The paper introduces "Mycroft," a method designed to enable model trainers to assess the utility of external data sources with limited data sharing, addressing privacy and budget constraints. The approach identifies relevant data subsets from data owners by evaluating both feature and functional similarity. Experimental results demonstrate that Mycroft approaches the performance of a full-information baseline with significantly reduced data sharing.

优点

1.Clear Motivation: The paper addresses a real and relevant problem in machine learning, especially in settings where data sharing is constrained by privacy or budget. 2.Methodological Rigor: Mycroft leverages both gradient-based functional similarity and feature similarity to enhance data selection. The approach is well-supported by mathematical modeling and empirical evidence. 3.Comprehensive Experiments: The authors conduct thorough experiments across multiple domains (e.g., vision, tabular data) and explore various scenarios, including noise robustness and missing label settings. 4.Practical Utility: Mycroft offers a data-efficient solution, making it potentially valuable for smaller entities or applications where data access is restricted.

缺点

1.Limited Novelty in Data Selection Techniques: The core techniques (functional similarity via gradient matching and feature similarity) are adaptations of existing methods, which limits the novelty.

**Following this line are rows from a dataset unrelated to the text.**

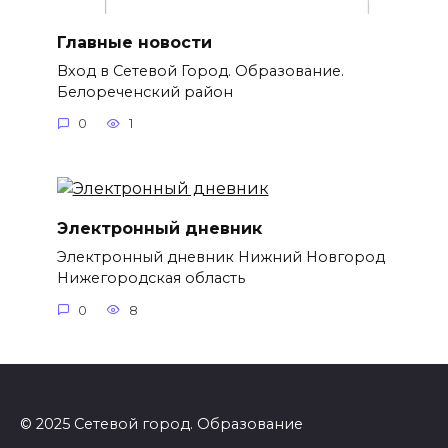
Главные новости
Вход в Сетевой Город. Образование.
Белореченский район
0
1
Электронный дневник
Электронный дневник Нижний Новгород
Нижегородская область
0
8
© 2025 Сетевой город. Образование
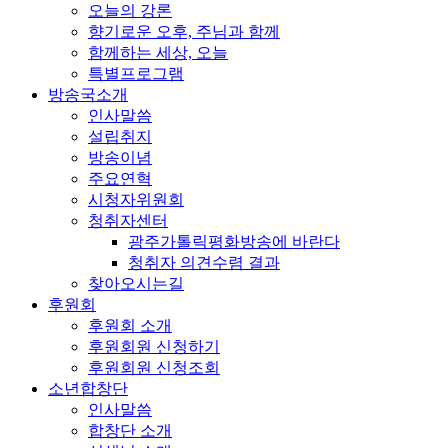
오늘의 강론
향기로운 오후, 주님과 함께
함께하는 세상, 오늘
특별프로그램
방송국소개
인사말씀
설립취지
방송이념
주요연혁
시청자위원회
청취자센터
광주가톨릭평화방송에 바란다
청취자 의견수렴 결과
찾아오시는길
후원회
후원회 소개
후원회원 신청하기
후원회원 신청조회
소년합창단
인사말씀
합창단 소개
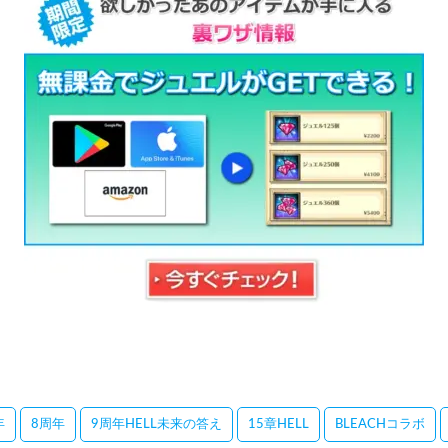
年
8周年
9周年HELL未来の答え
15章HELL
BLEACHコラボ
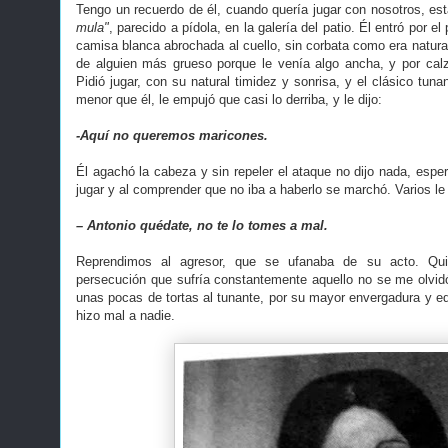
Tengo un recuerdo de él, cuando quería jugar con nosotros, e
mula"
, parecido a pídola, en la galería del patio. Él entró por e
camisa blanca abrochada al cuello, sin corbata como era natura
de alguien más grueso porque le venía algo ancha, y por cal
Pidió jugar, con su natural timidez y sonrisa, y el clásico tun
menor que él, le empujó que casi lo derriba, y le dijo:
-Aquí no queremos maricones.
Él agachó la cabeza y sin repeler el ataque no dijo nada, espe
jugar y al comprender que no iba a haberlo se marchó. Varios le 
– Antonio quédate, no te lo tomes a mal.
Reprendimos al agresor, que se ufanaba de su acto. Qu
persecución que sufría constantemente aquello no se me olvid
unas pocas de tortas al tunante, por su mayor envergadura y e
hizo mal a nadie.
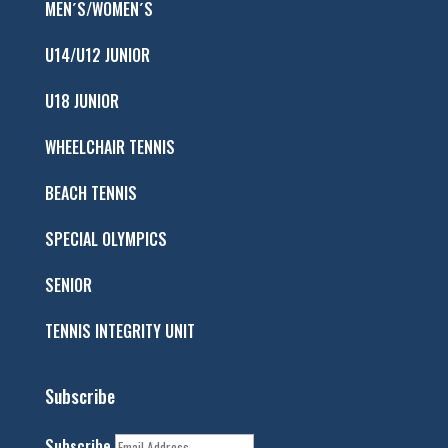
MEN´S/WOMEN´S
U14/U12 JUNIOR
U18 JUNIOR
WHEELCHAIR TENNIS
BEACH TENNIS
SPECIAL OLYMPICS
SENIOR
TENNIS INTEGRITY UNIT
Subscribe
Subscribe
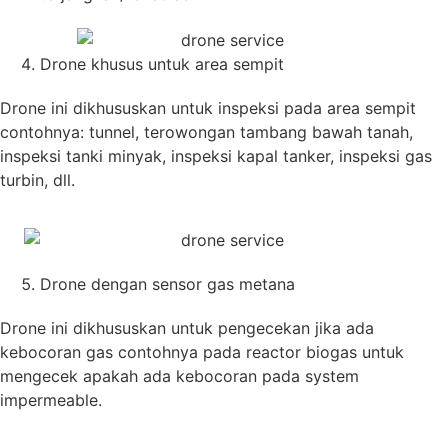
Drone khusus untuk area sempit
Drone ini dikhususkan untuk inspeksi pada area sempit
contohnya: tunnel, terowongan tambang bawah tanah,
inspeksi tanki minyak, inspeksi kapal tanker, inspeksi gas
turbin, dll.
Drone dengan sensor gas metana
Drone ini dikhususkan untuk pengecekan jika ada
kebocoran gas contohnya pada reactor biogas untuk
mengecek apakah ada kebocoran pada system
impermeable.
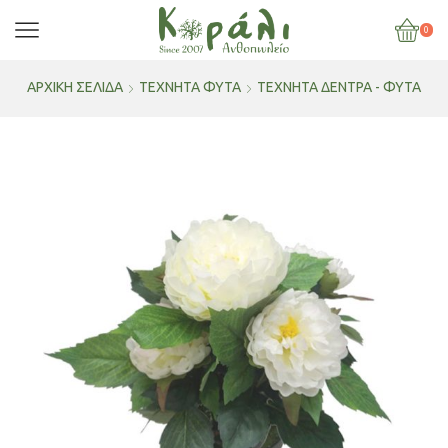
0
ΑΡΧΙΚΉ ΣΕΛΊΔΑ
ΤΕΧΝΗΤΑ ΦΥΤΑ
ΤΕΧΝΗΤΆ ΔΈΝΤΡΑ - ΦΥΤΆ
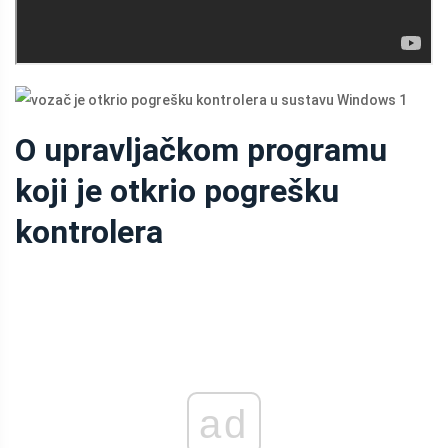
O upravljačkom programu
koji je otkrio pogrešku
kontrolera
ad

While combining them is beneficial, this integration may not be sufficient to stand out as a fundamentally new approach. 2.Scalability Concerns: Although the authors provide complexity analyses, the scalability of Mycroft, especially with high-dimensional datasets, remains a concern. For larger datasets, the computational requirements for gradient-based data selection could become prohibitive. 3.Potential Vulnerability to Strategic Data Owners: The paper briefly mentions the possibility of strategic or malicious data owners, but it does not explore how Mycroft would handle cases where data owners intentionally provide misleading subsets.

问题

1.How does Mycroft perform in cases where Dhard is not well-defined or when it is difficult for the model trainer to identify misclassified examples? 2.Could data owners exploit Mycroft by strategically selecting non-informative samples within the constraints, and how might the protocol mitigate such behavior? 3.How would Mycroft perform on high-dimensional datasets where gradient-based data selection could be computationally expensive?

AC 元评审

The reviewers were not excited about the paper. Additionally the authors did not submit rebuttals to clarify the concerns of the reviewers. There are a bunch of problem formulation and algorithm description concerns that require addressing. We would recommend the authors to address those in future incarnations of the paper.

审稿人讨论附加意见

See above.

最终决定

Reject